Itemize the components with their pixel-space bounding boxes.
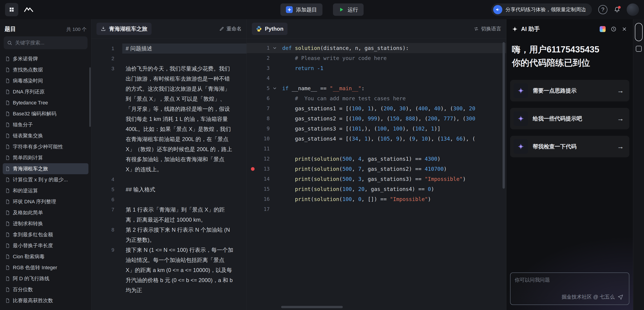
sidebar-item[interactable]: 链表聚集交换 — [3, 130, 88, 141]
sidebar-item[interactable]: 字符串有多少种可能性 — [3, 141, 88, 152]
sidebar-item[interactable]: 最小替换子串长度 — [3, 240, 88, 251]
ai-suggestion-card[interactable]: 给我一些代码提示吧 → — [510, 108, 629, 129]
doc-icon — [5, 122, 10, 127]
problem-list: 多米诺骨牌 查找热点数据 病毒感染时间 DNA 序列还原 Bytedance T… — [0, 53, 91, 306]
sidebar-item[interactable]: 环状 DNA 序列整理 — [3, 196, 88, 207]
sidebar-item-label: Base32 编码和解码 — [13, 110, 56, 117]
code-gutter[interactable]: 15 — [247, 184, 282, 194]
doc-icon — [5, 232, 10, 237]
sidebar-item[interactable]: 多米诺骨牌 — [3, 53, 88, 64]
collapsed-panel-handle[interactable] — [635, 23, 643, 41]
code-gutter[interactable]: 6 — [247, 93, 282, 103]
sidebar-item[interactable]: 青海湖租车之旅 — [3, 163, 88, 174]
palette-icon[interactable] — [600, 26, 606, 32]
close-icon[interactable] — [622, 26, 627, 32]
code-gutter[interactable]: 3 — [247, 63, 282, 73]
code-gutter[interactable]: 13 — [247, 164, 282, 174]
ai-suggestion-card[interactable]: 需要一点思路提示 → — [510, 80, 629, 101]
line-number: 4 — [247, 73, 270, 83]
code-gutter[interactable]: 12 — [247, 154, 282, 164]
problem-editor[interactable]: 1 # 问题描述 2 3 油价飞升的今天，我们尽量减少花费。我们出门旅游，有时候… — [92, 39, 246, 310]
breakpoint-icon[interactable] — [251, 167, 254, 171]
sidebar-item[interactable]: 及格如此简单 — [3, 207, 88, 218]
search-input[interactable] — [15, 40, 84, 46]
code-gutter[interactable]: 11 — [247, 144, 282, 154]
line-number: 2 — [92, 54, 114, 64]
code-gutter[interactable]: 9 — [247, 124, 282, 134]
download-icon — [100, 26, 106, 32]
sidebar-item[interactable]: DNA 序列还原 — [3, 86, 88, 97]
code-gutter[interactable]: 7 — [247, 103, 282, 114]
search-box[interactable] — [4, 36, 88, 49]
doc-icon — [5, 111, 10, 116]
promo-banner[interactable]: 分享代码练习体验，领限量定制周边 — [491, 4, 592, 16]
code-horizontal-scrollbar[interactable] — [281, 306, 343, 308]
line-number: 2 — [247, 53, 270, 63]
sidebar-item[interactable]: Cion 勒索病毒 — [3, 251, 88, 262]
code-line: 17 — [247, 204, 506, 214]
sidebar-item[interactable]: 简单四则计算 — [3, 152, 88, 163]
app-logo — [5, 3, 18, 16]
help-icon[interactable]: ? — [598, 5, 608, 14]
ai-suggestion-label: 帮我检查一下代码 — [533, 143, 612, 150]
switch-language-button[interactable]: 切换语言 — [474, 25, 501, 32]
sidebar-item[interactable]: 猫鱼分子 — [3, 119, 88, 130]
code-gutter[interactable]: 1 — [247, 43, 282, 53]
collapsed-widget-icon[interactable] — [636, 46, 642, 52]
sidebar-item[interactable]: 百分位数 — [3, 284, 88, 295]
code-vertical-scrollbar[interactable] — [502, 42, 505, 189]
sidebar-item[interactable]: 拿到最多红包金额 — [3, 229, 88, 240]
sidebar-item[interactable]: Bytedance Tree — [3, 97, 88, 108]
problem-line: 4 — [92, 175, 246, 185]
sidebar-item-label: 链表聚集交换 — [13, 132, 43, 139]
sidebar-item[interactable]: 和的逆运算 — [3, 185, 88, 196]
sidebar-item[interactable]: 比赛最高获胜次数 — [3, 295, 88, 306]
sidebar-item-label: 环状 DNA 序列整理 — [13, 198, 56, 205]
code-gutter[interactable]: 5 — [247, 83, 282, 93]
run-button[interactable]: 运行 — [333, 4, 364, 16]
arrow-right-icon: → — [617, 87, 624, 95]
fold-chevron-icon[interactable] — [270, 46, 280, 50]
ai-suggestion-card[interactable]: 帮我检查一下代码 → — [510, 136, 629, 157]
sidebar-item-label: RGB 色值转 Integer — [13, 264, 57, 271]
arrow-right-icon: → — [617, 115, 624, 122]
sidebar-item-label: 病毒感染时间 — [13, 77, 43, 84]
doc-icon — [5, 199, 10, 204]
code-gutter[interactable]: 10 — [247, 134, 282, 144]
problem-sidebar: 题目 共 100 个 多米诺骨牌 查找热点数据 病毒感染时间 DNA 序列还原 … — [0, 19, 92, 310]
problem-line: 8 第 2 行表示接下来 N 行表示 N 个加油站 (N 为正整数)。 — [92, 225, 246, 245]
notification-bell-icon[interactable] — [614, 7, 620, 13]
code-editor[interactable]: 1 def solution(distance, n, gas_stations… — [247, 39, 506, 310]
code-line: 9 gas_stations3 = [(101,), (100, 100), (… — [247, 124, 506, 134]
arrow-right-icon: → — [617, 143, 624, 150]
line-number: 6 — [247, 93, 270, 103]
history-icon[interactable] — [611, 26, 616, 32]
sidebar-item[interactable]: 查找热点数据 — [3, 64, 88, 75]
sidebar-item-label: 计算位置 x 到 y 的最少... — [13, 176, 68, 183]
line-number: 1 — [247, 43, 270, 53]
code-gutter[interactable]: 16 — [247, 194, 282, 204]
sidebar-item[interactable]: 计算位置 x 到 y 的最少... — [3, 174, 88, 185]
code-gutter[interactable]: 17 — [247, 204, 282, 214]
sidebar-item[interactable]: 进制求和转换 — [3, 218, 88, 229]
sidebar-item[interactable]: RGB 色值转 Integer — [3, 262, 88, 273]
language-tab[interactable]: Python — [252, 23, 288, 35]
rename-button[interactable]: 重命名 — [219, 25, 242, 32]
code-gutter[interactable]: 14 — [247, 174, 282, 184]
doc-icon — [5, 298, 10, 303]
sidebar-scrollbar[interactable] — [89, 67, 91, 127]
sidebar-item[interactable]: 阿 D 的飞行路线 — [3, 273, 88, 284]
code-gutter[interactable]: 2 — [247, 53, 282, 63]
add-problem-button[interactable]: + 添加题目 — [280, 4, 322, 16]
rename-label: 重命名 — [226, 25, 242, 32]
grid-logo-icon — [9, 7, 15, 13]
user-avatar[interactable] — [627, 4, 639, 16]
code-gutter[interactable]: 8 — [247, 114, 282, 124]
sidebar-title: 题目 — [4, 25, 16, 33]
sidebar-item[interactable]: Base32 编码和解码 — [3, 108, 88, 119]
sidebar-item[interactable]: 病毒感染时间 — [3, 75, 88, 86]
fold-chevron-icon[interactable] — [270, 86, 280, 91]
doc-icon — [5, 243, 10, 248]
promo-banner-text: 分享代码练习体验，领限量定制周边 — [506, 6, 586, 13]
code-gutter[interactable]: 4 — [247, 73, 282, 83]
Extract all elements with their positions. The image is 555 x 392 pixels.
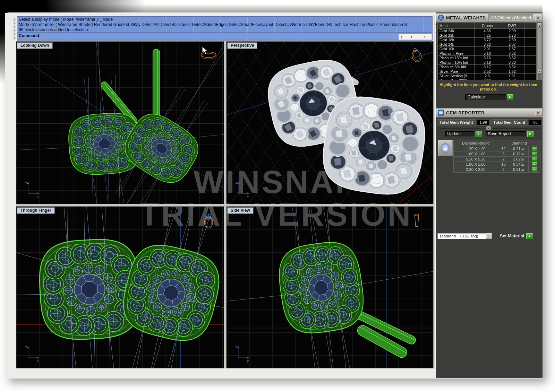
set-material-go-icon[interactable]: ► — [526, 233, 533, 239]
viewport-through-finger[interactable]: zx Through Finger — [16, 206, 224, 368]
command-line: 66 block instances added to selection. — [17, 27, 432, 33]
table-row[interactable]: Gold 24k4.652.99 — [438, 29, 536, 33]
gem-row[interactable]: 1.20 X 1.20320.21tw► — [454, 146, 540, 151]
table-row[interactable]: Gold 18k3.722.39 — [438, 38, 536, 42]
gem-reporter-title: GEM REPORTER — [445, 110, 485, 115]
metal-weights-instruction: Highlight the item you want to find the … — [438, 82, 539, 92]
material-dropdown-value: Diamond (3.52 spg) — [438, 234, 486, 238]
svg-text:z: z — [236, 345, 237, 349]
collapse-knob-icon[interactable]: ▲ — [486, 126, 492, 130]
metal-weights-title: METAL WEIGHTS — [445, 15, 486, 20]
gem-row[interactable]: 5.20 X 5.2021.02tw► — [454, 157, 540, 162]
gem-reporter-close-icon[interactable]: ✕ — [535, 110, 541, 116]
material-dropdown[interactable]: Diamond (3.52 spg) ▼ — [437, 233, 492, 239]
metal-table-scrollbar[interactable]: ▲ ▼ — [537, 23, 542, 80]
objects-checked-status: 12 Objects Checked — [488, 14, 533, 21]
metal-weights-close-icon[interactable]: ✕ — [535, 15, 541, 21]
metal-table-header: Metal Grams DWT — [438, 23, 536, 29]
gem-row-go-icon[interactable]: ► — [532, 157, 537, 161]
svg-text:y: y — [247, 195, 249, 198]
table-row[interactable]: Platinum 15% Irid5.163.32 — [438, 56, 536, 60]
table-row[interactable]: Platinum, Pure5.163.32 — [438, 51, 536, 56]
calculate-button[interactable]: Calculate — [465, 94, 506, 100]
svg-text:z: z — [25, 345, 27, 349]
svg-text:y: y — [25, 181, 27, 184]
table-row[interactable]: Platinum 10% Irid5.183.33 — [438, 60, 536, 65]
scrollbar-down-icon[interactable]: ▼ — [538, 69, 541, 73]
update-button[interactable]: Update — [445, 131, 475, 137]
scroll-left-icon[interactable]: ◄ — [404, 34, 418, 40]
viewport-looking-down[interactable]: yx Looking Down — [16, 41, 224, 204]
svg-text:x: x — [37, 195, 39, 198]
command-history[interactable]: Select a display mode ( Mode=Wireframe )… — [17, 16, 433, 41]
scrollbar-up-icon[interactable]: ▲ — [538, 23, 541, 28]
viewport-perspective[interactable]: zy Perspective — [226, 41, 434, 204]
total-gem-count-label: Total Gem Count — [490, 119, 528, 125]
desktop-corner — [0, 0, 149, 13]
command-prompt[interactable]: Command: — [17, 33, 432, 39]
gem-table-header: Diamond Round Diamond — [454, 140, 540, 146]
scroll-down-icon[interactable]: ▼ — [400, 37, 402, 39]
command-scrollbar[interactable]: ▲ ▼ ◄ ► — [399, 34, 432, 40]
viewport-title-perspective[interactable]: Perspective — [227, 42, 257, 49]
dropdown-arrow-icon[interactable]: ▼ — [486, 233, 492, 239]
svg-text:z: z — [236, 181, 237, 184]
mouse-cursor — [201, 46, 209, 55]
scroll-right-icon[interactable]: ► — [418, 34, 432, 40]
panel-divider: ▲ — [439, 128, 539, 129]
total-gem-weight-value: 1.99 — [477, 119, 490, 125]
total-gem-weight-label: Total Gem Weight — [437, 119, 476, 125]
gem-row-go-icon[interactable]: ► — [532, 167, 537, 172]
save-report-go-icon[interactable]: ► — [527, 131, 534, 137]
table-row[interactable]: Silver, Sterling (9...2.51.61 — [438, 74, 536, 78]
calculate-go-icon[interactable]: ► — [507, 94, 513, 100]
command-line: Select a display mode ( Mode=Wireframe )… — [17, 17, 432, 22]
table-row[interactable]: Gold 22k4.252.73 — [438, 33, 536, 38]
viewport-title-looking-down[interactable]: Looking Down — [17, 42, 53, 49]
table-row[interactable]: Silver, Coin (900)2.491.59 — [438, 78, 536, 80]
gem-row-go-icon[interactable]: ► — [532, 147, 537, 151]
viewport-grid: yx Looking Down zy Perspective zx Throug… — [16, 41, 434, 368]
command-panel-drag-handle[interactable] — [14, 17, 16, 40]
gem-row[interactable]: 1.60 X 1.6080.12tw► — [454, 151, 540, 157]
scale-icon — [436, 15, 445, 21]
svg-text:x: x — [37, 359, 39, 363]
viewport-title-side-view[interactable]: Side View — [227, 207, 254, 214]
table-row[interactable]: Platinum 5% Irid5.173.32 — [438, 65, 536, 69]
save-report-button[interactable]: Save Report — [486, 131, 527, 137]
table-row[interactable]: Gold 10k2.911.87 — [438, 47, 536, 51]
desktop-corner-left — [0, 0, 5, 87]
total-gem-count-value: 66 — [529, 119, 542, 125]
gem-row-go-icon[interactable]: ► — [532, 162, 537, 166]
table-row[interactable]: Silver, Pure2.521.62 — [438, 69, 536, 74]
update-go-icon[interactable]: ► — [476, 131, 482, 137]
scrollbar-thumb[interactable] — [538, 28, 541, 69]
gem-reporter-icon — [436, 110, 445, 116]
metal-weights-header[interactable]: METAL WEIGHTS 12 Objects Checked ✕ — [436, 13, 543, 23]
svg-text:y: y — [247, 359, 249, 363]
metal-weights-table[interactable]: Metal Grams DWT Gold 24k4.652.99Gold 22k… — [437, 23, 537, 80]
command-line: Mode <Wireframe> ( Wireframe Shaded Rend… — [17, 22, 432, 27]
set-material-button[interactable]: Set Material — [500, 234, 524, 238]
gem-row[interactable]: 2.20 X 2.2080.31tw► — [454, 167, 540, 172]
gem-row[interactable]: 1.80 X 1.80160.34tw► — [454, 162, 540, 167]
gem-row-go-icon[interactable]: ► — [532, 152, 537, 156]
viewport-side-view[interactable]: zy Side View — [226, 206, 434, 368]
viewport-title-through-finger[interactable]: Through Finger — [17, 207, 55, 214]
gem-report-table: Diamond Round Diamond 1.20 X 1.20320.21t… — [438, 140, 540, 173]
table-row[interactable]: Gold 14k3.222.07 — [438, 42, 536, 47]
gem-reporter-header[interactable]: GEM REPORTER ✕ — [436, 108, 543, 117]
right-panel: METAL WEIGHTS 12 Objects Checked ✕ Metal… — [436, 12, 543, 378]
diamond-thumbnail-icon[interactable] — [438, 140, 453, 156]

■ ■ ■ ■ ■ ■ ■

__Your task__. Give the number of lines that contain "suggestion" in the material above, with no other text.

__Exercise solution__. 4